INSTRUCTIONS FOR THE TASK
Set down exactly the lines in the records below that run from the line with "Approve added translations" to the line with "are located in", inclusive, and nothing more.
|---|
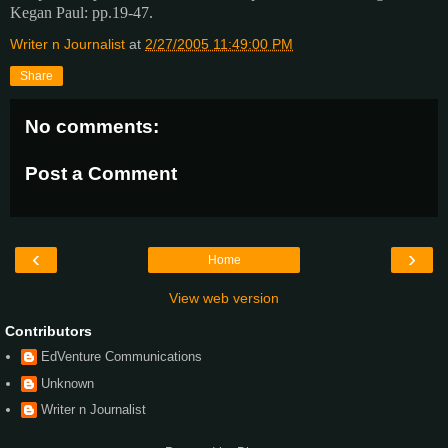
Kegan Paul: pp.19-47.
Writer n Journalist
at
2/27/2005 11:49:00 PM
Share
No comments:
Post a Comment
‹
›
Home
View web version
Contributors
EdVenture Communications
Unknown
Writer n Journalist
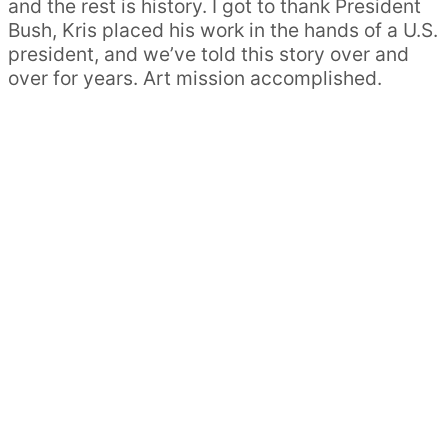
and the rest is history. I got to thank President
Bush, Kris placed his work in the hands of a U.S.
president, and we’ve told this story over and
over for years. Art mission accomplished.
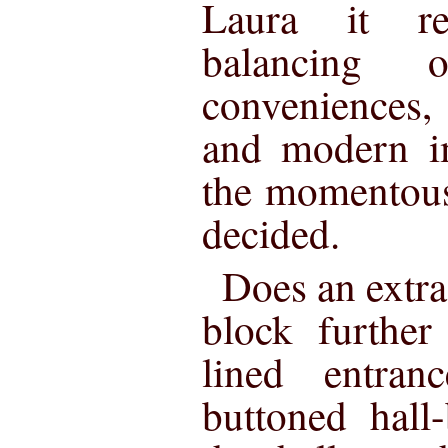
Laura it re
balancing 
conveniences
and modern i
the momentous
decided.
Does an extr
block further
lined entran
buttoned hall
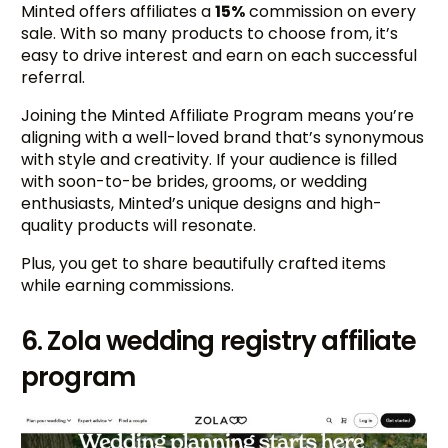
Minted offers affiliates a
15%
commission on every
sale. With so many products to choose from, it’s
easy to drive interest and earn on each successful
referral.
Joining the Minted Affiliate Program means you’re
aligning with a well-loved brand that’s synonymous
with style and creativity. If your audience is filled
with soon-to-be brides, grooms, or wedding
enthusiasts, Minted’s unique designs and high-
quality products will resonate.
Plus, you get to share beautifully crafted items
while earning commissions.
6. Zola wedding registry affiliate
program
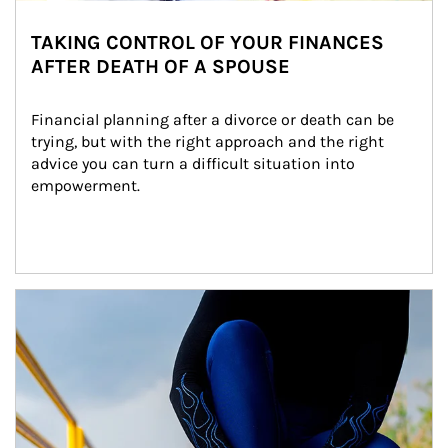
TAKING CONTROL OF YOUR FINANCES
AFTER DEATH OF A SPOUSE
Financial planning after a divorce or death can be 
trying, but with the right approach and the right 
advice you can turn a difficult situation into 
empowerment.
Article Image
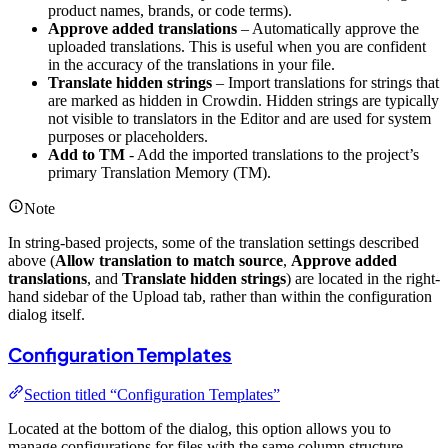
product names, brands, or code terms).
Approve added translations
– Automatically approve the
uploaded translations. This is useful when you are confident
in the accuracy of the translations in your file.
Translate hidden strings
– Import translations for strings that
are marked as hidden in Crowdin. Hidden strings are typically
not visible to translators in the Editor and are used for system
purposes or placeholders.
Add to TM
- Add the imported translations to the project’s
primary Translation Memory (TM).
Note
In string-based projects, some of the translation settings described
above (
Allow translation to match source
,
Approve added
translations
, and
Translate hidden strings
) are located in the right-
hand sidebar of the Upload tab, rather than within the configuration
dialog itself.
Configuration Templates
Section titled “Configuration Templates”
Located at the bottom of the dialog, this option allows you to
manage configurations for files with the same column structure.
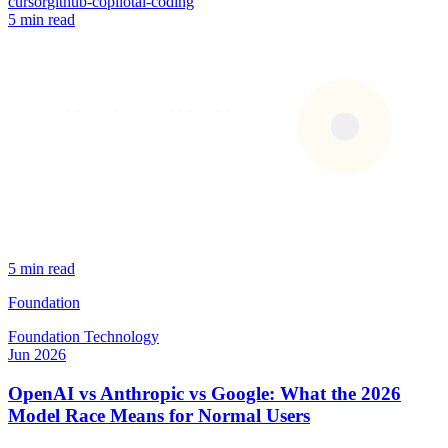
cursor
github-copilot
ai-coding
5 min read
5 min read
Foundation
Foundation
Technology
Jun 2026
OpenAI vs Anthropic vs Google: What the 2026
Model Race Means for Normal Users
|---|
TASK OUTPUT
Approve added translations
– Automatically approve the
uploaded translations. This is useful when you are confident
in the accuracy of the translations in your file.
Translate hidden strings
– Import translations for strings that
are marked as hidden in Crowdin. Hidden strings are typically
not visible to translators in the Editor and are used for system
purposes or placeholders.
Add to TM
- Add the imported translations to the project’s
primary Translation Memory (TM).
Note
In string-based projects, some of the translation settings described
above (
Allow translation to match source
,
Approve added
translations
, and
Translate hidden strings
) are located in the right-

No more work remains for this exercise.